• ABOUT THIS EXERCISE
Whenever a line in the data below includes the string "estratégias", copy it out.
+ + + +
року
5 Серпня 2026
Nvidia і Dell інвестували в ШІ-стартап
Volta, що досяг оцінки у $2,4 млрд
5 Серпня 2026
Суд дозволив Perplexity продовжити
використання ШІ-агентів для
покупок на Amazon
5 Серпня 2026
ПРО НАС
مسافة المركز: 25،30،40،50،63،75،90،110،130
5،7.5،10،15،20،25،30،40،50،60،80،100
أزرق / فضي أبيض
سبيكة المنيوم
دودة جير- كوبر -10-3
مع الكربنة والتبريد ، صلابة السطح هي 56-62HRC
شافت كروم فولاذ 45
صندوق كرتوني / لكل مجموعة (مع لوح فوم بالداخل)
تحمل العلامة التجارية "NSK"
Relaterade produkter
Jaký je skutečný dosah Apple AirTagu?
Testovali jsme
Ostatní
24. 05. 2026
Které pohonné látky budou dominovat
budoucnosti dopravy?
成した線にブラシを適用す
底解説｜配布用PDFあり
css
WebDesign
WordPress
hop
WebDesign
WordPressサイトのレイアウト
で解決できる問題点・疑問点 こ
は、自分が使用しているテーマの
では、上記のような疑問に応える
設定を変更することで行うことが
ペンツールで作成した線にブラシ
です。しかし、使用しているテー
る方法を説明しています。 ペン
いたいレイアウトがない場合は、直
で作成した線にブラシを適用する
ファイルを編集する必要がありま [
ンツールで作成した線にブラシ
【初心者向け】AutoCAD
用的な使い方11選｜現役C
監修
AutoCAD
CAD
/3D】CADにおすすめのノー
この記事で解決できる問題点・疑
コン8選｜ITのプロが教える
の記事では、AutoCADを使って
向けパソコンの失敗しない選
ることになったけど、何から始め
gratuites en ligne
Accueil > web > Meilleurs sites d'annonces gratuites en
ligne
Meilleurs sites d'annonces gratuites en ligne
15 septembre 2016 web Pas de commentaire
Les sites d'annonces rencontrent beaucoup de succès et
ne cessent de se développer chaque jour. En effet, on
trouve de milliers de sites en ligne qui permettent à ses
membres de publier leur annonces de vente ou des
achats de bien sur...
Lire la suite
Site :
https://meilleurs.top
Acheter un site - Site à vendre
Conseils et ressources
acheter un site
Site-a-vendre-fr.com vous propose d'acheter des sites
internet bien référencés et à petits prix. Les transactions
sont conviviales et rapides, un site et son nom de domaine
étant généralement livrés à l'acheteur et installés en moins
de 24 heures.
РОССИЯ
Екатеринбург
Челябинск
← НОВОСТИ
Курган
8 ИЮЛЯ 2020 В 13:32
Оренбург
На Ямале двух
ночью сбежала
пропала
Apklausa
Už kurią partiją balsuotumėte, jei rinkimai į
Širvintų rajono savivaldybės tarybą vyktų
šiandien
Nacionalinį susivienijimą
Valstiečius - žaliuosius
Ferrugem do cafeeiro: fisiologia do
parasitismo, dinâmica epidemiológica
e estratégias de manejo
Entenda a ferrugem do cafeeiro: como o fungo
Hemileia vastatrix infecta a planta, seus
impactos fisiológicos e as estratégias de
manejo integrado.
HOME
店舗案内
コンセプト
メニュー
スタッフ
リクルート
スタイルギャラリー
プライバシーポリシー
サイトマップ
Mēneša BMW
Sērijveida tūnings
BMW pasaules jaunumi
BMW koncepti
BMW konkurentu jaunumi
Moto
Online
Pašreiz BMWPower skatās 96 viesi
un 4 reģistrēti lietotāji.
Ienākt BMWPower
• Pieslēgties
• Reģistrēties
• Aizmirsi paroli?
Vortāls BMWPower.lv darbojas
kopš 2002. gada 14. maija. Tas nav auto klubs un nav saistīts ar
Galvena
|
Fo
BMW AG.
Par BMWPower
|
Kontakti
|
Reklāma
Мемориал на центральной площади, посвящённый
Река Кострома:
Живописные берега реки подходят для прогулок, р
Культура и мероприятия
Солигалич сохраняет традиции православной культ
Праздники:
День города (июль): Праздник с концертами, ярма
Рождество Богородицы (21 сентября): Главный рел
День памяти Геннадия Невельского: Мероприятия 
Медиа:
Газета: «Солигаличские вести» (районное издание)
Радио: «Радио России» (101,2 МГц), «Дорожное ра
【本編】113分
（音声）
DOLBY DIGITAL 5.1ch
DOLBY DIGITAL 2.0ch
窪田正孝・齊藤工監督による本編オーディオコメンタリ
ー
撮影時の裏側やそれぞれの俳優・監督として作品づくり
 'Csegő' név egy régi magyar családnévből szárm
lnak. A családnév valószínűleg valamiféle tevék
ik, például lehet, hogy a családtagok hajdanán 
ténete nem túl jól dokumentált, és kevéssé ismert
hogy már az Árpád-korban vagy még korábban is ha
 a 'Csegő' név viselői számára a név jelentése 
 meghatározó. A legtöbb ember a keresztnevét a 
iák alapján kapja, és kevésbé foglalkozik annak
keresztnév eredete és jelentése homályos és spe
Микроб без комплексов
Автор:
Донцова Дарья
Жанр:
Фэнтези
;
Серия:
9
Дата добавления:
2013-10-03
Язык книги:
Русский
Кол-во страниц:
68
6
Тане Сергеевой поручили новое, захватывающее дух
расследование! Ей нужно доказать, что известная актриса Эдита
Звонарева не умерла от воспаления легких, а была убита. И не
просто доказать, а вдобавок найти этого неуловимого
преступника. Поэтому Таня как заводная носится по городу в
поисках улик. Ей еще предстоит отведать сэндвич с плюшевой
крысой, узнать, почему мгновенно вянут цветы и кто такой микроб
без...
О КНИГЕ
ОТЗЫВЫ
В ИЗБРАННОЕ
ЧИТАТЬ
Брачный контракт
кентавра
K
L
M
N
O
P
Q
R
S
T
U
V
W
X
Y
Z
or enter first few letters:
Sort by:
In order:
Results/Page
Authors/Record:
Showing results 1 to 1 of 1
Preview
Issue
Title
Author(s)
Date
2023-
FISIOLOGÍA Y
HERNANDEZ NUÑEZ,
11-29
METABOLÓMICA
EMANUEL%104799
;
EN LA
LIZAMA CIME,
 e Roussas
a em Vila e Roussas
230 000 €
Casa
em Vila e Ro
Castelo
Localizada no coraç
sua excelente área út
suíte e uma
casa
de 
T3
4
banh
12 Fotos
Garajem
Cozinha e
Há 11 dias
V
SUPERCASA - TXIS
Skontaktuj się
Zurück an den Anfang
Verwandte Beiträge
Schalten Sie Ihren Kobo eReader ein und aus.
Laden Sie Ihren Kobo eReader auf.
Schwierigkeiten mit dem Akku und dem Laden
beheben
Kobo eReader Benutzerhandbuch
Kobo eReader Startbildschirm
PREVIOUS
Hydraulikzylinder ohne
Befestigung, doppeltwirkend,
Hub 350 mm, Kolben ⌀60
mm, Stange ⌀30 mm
+ + + +
• REPLY TO THE TASK
e estratégias de manejo
impactos fisiológicos e as estratégias de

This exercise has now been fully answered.